Он поднялся и, протянув руку, помог мне встать из-за стола. Мы прошли через холл и очутились под ночным ноябрьским небом. Его джип стоял на небольшой площадке за отелем. Мади открыл дверь, и я забралась внутрь. Он был очень вежлив и корректен, что не мешало мне ждать, когда же проявятся темные стороны его натуры.
Пока мы ехали, Роберто развлекал меня светской беседой.
— Вы когда-нибудь были в Снежной Королеве? — спросил он.
— Нет, это в первый раз. Я вообще никогда не была на Западе.
— Меня всегда изумляло, почему американцы не путешествуют по своей собственной стране. У них самые красивые места в мире, а они почему-то вечно рвутся в Европу.
— Вы правы. Я уже пять раз ездила за границу, а вот здесь никогда не была — почему-то всегда побаивалась Запада. Но теперь вижу, что напрасно.
Какое-то время мы ехали молча. С обеих сторон нас обступала темнота. Очевидно, мы двигались по проселочной дороге.

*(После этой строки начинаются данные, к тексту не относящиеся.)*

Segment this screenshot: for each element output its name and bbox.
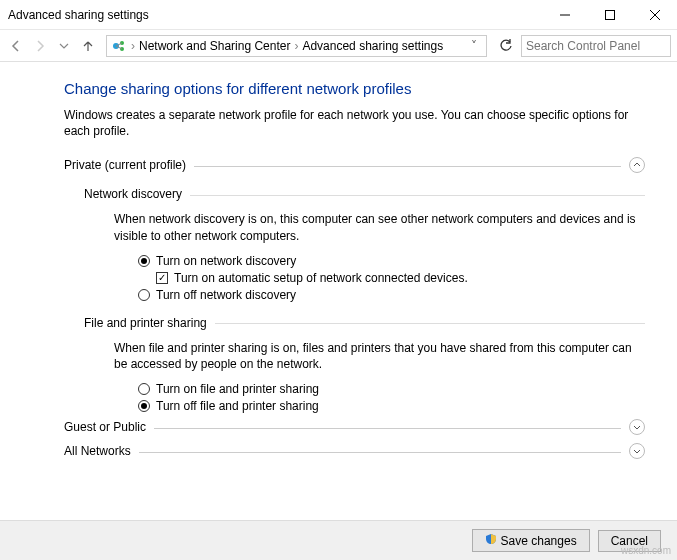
recent-locations-button[interactable] [54,36,74,56]
breadcrumb[interactable]: › Network and Sharing Center › Advanced … [106,35,487,57]
minimize-button[interactable] [542,0,587,30]
search-input-wrapper[interactable] [521,35,671,57]
radio-nd-off-label: Turn off network discovery [156,288,296,302]
network-sharing-icon [111,38,127,54]
close-button[interactable] [632,0,677,30]
titlebar: Advanced sharing settings [0,0,677,30]
chevron-up-icon[interactable] [629,157,645,173]
checkbox-icon: ✓ [156,272,168,284]
radio-nd-off[interactable]: Turn off network discovery [138,288,645,302]
search-input[interactable] [526,39,666,53]
network-discovery-desc: When network discovery is on, this compu… [114,211,645,243]
section-guest-label: Guest or Public [64,420,146,434]
file-printer-desc: When file and printer sharing is on, fil… [114,340,645,372]
section-private-label: Private (current profile) [64,158,186,172]
network-discovery-heading: Network discovery [84,187,182,201]
radio-fp-on-label: Turn on file and printer sharing [156,382,319,396]
breadcrumb-separator: › [131,39,135,53]
divider [194,166,621,167]
forward-button[interactable] [30,36,50,56]
divider [190,195,645,196]
divider [215,323,645,324]
radio-icon [138,255,150,267]
chevron-down-icon[interactable] [629,443,645,459]
divider [139,452,621,453]
breadcrumb-dropdown[interactable]: ˅ [466,39,482,53]
cancel-label: Cancel [611,534,648,548]
shield-icon [485,533,497,548]
page-intro: Windows creates a separate network profi… [64,107,645,139]
radio-fp-on[interactable]: Turn on file and printer sharing [138,382,645,396]
refresh-button[interactable] [495,35,517,57]
section-guest-header[interactable]: Guest or Public [64,419,645,435]
page-title: Change sharing options for different net… [64,80,645,97]
section-private-header[interactable]: Private (current profile) [64,157,645,173]
window-title: Advanced sharing settings [8,8,542,22]
radio-fp-off-label: Turn off file and printer sharing [156,399,319,413]
footer: Save changes Cancel [0,520,677,560]
save-changes-button[interactable]: Save changes [472,529,590,552]
divider [154,428,621,429]
radio-nd-on-label: Turn on network discovery [156,254,296,268]
content-area: Change sharing options for different net… [0,62,677,520]
radio-icon [138,383,150,395]
breadcrumb-separator: › [294,39,298,53]
file-printer-heading: File and printer sharing [84,316,207,330]
back-button[interactable] [6,36,26,56]
checkbox-auto-setup-label: Turn on automatic setup of network conne… [174,271,468,285]
up-button[interactable] [78,36,98,56]
navbar: › Network and Sharing Center › Advanced … [0,30,677,62]
section-all-networks-label: All Networks [64,444,131,458]
radio-icon [138,400,150,412]
breadcrumb-item-network-sharing[interactable]: Network and Sharing Center [139,39,290,53]
svg-rect-1 [605,10,614,19]
checkbox-auto-setup[interactable]: ✓ Turn on automatic setup of network con… [156,271,645,285]
radio-nd-on[interactable]: Turn on network discovery [138,254,645,268]
maximize-button[interactable] [587,0,632,30]
cancel-button[interactable]: Cancel [598,530,661,552]
breadcrumb-item-advanced-sharing[interactable]: Advanced sharing settings [302,39,443,53]
chevron-down-icon[interactable] [629,419,645,435]
radio-icon [138,289,150,301]
section-all-networks-header[interactable]: All Networks [64,443,645,459]
save-changes-label: Save changes [501,534,577,548]
radio-fp-off[interactable]: Turn off file and printer sharing [138,399,645,413]
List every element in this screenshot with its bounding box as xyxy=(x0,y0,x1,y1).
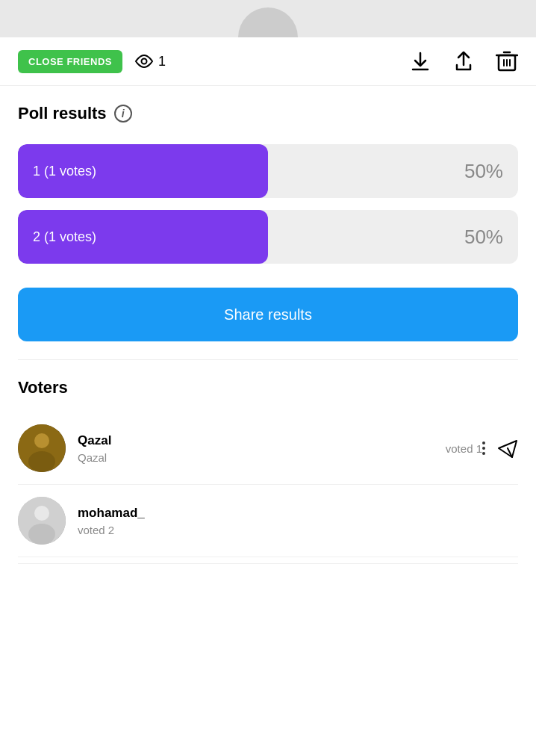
svg-point-17 xyxy=(28,524,55,545)
poll-results-title: Poll results xyxy=(18,104,107,123)
share-results-button[interactable]: Share results xyxy=(18,288,518,341)
download-icon[interactable] xyxy=(409,50,431,72)
qazal-avatar-img xyxy=(18,424,66,472)
svg-point-0 xyxy=(141,59,146,64)
voter-vote-mohamad: voted 2 xyxy=(78,524,518,536)
svg-point-11 xyxy=(34,433,49,448)
voters-title: Voters xyxy=(18,378,518,397)
voter-item-qazal: Qazal Qazal voted 1 xyxy=(18,412,518,485)
close-friends-badge: CLOSE FRIENDS xyxy=(18,50,122,73)
share-icon[interactable] xyxy=(452,50,475,72)
send-message-icon-qazal[interactable] xyxy=(497,438,518,459)
voter-name-qazal: Qazal xyxy=(78,433,434,448)
svg-point-12 xyxy=(28,451,55,472)
poll-option-2-percent: 50% xyxy=(464,226,503,249)
views-count: 1 xyxy=(134,54,166,69)
delete-icon[interactable] xyxy=(496,49,518,73)
voter-name-mohamad: mohamad_ xyxy=(78,506,518,521)
poll-option-1-label: 1 (1 votes) xyxy=(18,164,96,179)
profile-avatar xyxy=(238,7,298,37)
poll-results-header: Poll results i xyxy=(18,104,518,123)
dot xyxy=(482,441,485,444)
poll-option-2-label: 2 (1 votes) xyxy=(18,229,96,245)
section-divider xyxy=(18,359,518,360)
voter-username-qazal: Qazal xyxy=(78,451,434,464)
main-content: Poll results i 1 (1 votes) 50% 2 (1 vote… xyxy=(0,86,536,360)
eye-icon xyxy=(134,54,154,69)
voter-avatar-mohamad xyxy=(18,497,66,545)
voter-info-mohamad: mohamad_ voted 2 xyxy=(78,506,518,536)
voter-info-qazal: Qazal Qazal xyxy=(78,433,434,464)
voter-menu-qazal[interactable] xyxy=(482,441,485,455)
profile-header xyxy=(0,0,536,37)
bottom-divider xyxy=(18,563,518,564)
mohamad-avatar-img xyxy=(18,497,66,545)
poll-option-2: 2 (1 votes) 50% xyxy=(18,210,518,264)
svg-point-16 xyxy=(34,506,49,521)
poll-option-1-percent: 50% xyxy=(464,160,503,183)
voter-vote-qazal: voted 1 xyxy=(446,442,482,455)
voter-avatar-qazal xyxy=(18,424,66,472)
voter-item-mohamad: mohamad_ voted 2 xyxy=(18,485,518,557)
info-icon[interactable]: i xyxy=(114,105,132,123)
dot xyxy=(482,452,485,455)
toolbar: CLOSE FRIENDS 1 xyxy=(0,37,536,86)
dot xyxy=(482,447,485,450)
toolbar-actions xyxy=(409,49,518,73)
voter-actions-qazal xyxy=(482,438,518,459)
poll-options: 1 (1 votes) 50% 2 (1 votes) 50% xyxy=(18,144,518,264)
poll-option-1: 1 (1 votes) 50% xyxy=(18,144,518,198)
views-number: 1 xyxy=(158,54,166,69)
voters-section: Voters Qazal Qazal voted 1 xyxy=(0,378,536,557)
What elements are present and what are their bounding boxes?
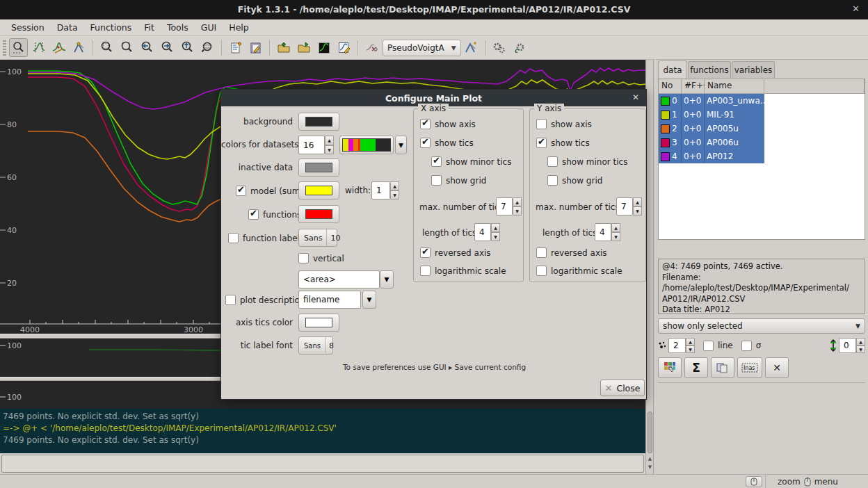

— Где вы родились? — спросила я.
— В Италии.
— А где именно?
— В Милане. Вы там были?
— Нет, в Милане я не была, но Италию просто обожаю, особенно Венецию. Не понимаю, почему вы живете здесь, если родились в Италии. Я бы осталась там из-за одной вашей кухни, не говоря уже об искусстве.
— Европа слишком стара и находится в упадке, — вздохнул он.
— Современная Америка ничуть не лучше.
— Да, но американский декаданс свеж и наивен как дитя, а европейцы одряхлели и полны цинизма. Мы слишком много всего видели. Наш декаданс выдохся. Мы полностью поддались ему, а американцы еще способны сопротивляться. Вы по-прежнему стремитесь к чистоте, а европейцы воспринимают разложение как непреложный факт бытия. В Европе так скучно, там ничего не происходит.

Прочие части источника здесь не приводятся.